Given information section start
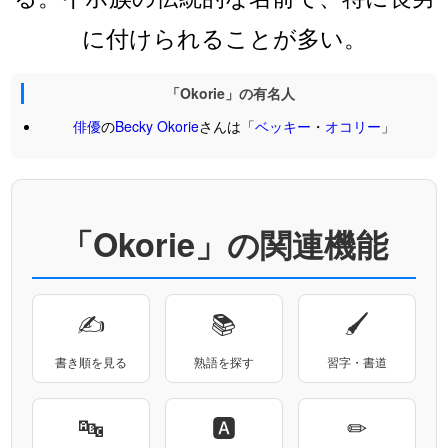
に付けられることが多い。
「Okorie」の有名人
俳優
の
Becky
Okorie
さんは「
ベッキー
・
オコリー
」
「Okorie」の関連機能
✍
📚
🖌
書き順を見る
熟語を探す
習字・書道
🔤
🅰
✏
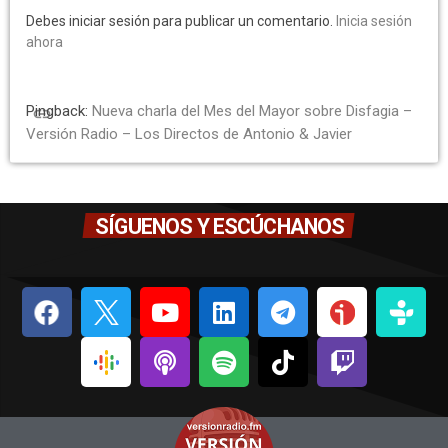
Debes iniciar sesión para publicar un comentario.
Inicia sesión
ahora
Pingback:
Nueva charla del Mes del Mayor sobre Disfagia –
link
Versión Radio – Los Directos de Antonio & Javier
SÍGUENOS Y ESCÚCHANOS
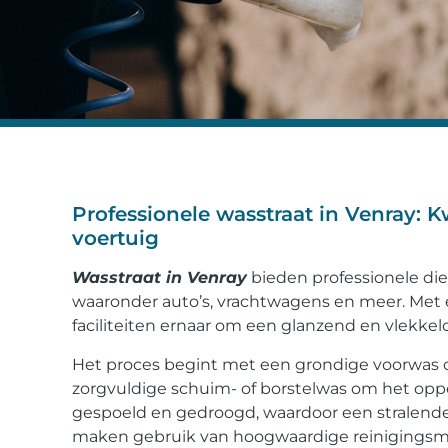
Professionele wasstraat in Venray: K
voertuig
Wasstraat in Venray
bieden professionele die
waaronder auto’s, vrachtwagens en meer. Met e
faciliteiten ernaar om een glanzend en vlekkelo
Het proces begint met een grondige voorwas o
zorgvuldige schuim- of borstelwas om het oppe
gespoeld en gedroogd, waardoor een stralende 
maken gebruik van hoogwaardige reinigingsm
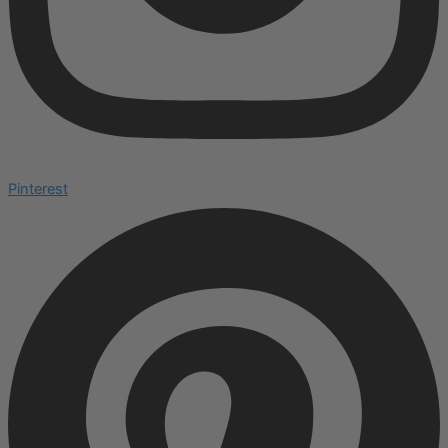
Pinterest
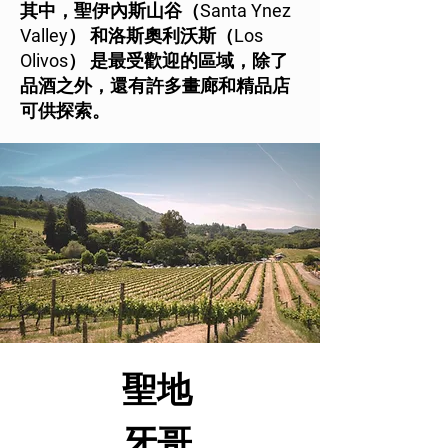
其中，聖伊內斯山谷（Santa Ynez
Valley） 和洛斯奧利沃斯（Los
Olivos） 是最受歡迎的區域，除了
品酒之外，還有許多畫廊和精品店
可供探索。
​聖地
牙哥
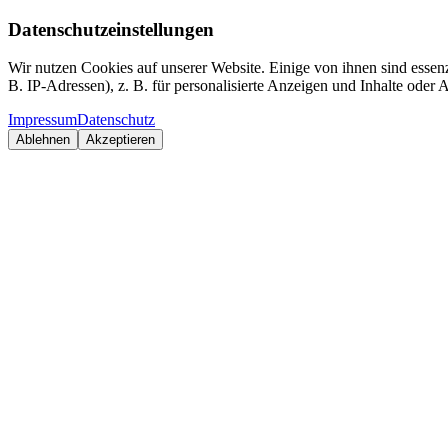
Datenschutzeinstellungen
Wir nutzen Cookies auf unserer Website. Einige von ihnen sind essen
B. IP-Adressen), z. B. für personalisierte Anzeigen und Inhalte oder
Impressum
Datenschutz
Ablehnen
Akzeptieren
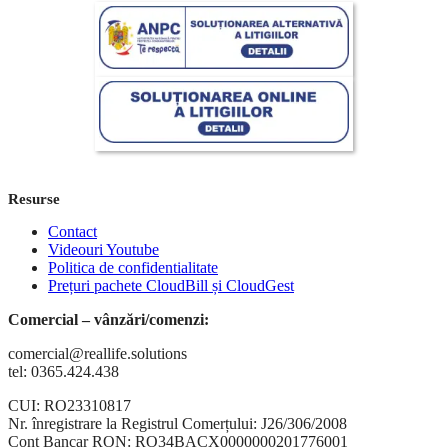
Resurse
Contact
Videouri Youtube
Politica de confidentialitate
Prețuri pachete CloudBill și CloudGest
Comercial – vânzări/comenzi:
comercial@reallife.solutions
tel: 0365.424.438
CUI: RO23310817
Nr. înregistrare la Registrul Comerțului: J26/306/2008
Cont Bancar RON: RO34BACX0000000201776001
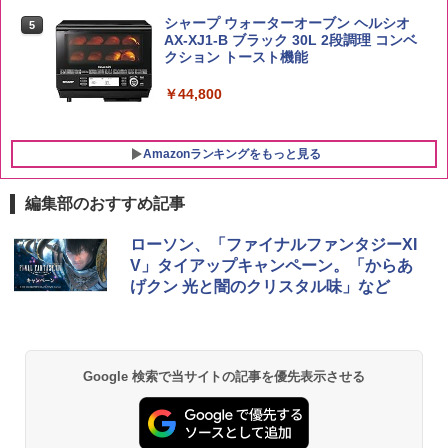
シャープ ウォーターオーブン ヘルシオ
5
AX-XJ1-B ブラック 30L 2段調理 コンベ
クション トースト機能
￥44,800
Amazonランキングをもっと見る
編集部のおすすめ記事
ローソン、「ファイナルファンタジーXI
V」タイアップキャンペーン。「からあ
げクン 光と闇のクリスタル味」など
Google 検索で当サイトの記事を優先表示させる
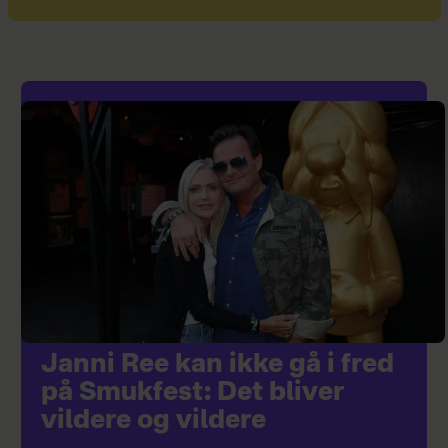
Janni Ree kan ikke gå i fred
på Smukfest: Det bliver
vildere og vildere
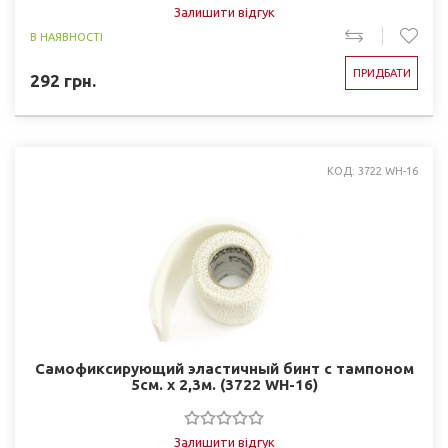
Залишити відгук
В НАЯВНОСТІ
ПРИДБАТИ
292
грн.
КОД: 3722 WH-16
Самофиксирующий эластичный бинт с тампоном
5см. х 2,3м. (3722 WH-16)
Залишити відгук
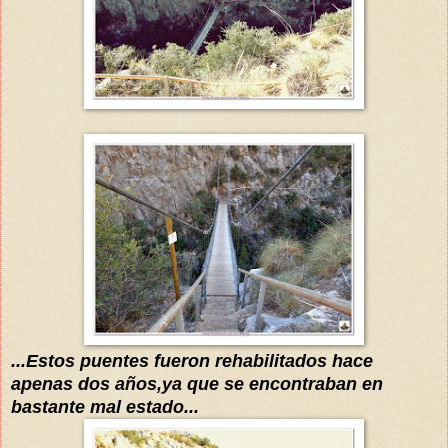
...Estos puentes fueron rehabilitados hace
apenas dos años,ya que se encontraban en
bastante mal estado...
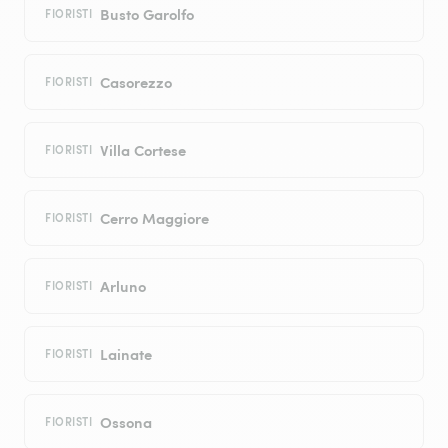
Busto Garolfo
FIORISTI
Casorezzo
FIORISTI
Villa Cortese
FIORISTI
Cerro Maggiore
FIORISTI
Arluno
FIORISTI
Lainate
FIORISTI
Ossona
FIORISTI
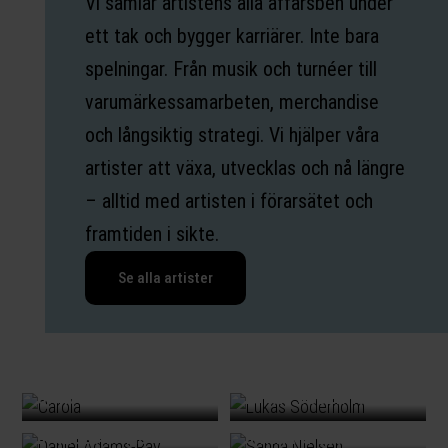
Vi samlar artistens alla affärsben under
ett tak och bygger karriärer. Inte bara
spelningar. Från musik och turnéer till
varumärkessamarbeten, merchandise
och långsiktig strategi. Vi hjälper våra
artister att växa, utvecklas och nå längre
– alltid med artisten i förarsätet och
framtiden i sikte.
Se alla artister
CAROLA
LUKAS SÖDERHOLM
DANIEL ADAMS-RAY
SANNA NIELSEN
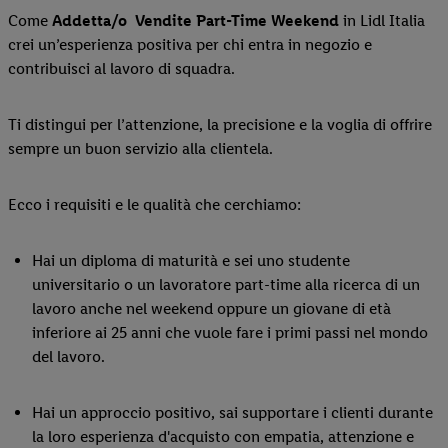
Come
Addetta/o
Vendite Part-Time Weekend
in Lidl Italia
crei un’esperienza positiva per chi entra in negozio e
contribuisci al lavoro di squadra.
Ti distingui per l’attenzione, la precisione e la voglia di offrire
sempre un buon servizio alla clientela.
Ecco i requisiti e le qualità che cerchiamo:
Hai un diploma di maturità e sei uno studente
universitario o un lavoratore part-time alla ricerca di un
lavoro anche nel weekend oppure un giovane di età
inferiore ai 25 anni che vuole fare i primi passi nel mondo
del lavoro.
Hai un approccio positivo, sai supportare i clienti durante
la loro esperienza d'acquisto con empatia, attenzione e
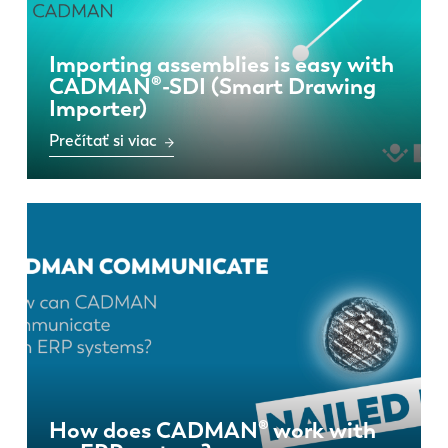
Importing assemblies is easy with
CADMAN®-SDI (Smart Drawing
Importer)
Prečítať si viac
How does CADMAN® work with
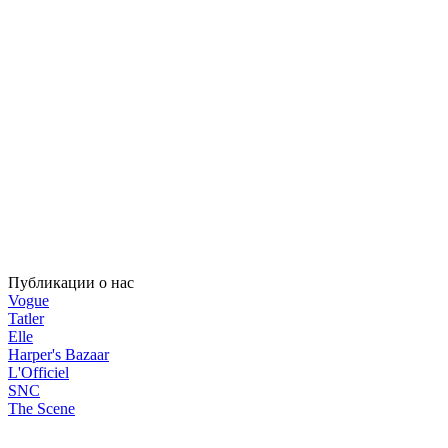
Публикации о нас
Vogue
Tatler
Elle
Harper's Bazaar
L'Officiel
SNC
The Scene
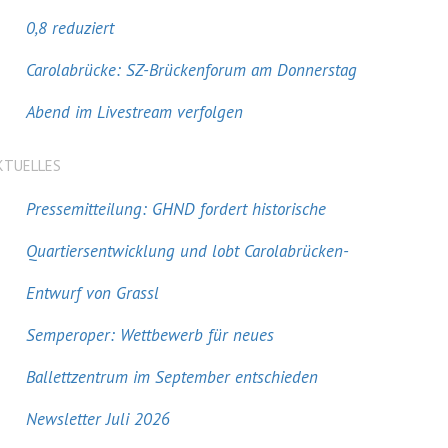
0,8 reduziert
Carolabrücke: SZ-Brückenforum am Donnerstag
Abend im Livestream verfolgen
KTUELLES
Pressemitteilung: GHND fordert historische
Quartiersentwicklung und lobt Carolabrücken-
Entwurf von Grassl
Semperoper: Wettbewerb für neues
Ballettzentrum im September entschieden
Newsletter Juli 2026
Given information section end
__About this exercise__:
If a line in the material holds "Venray", copy it.

__Task answer__:
Professionele wasstraat in Venray: K
Wasstraat in Venray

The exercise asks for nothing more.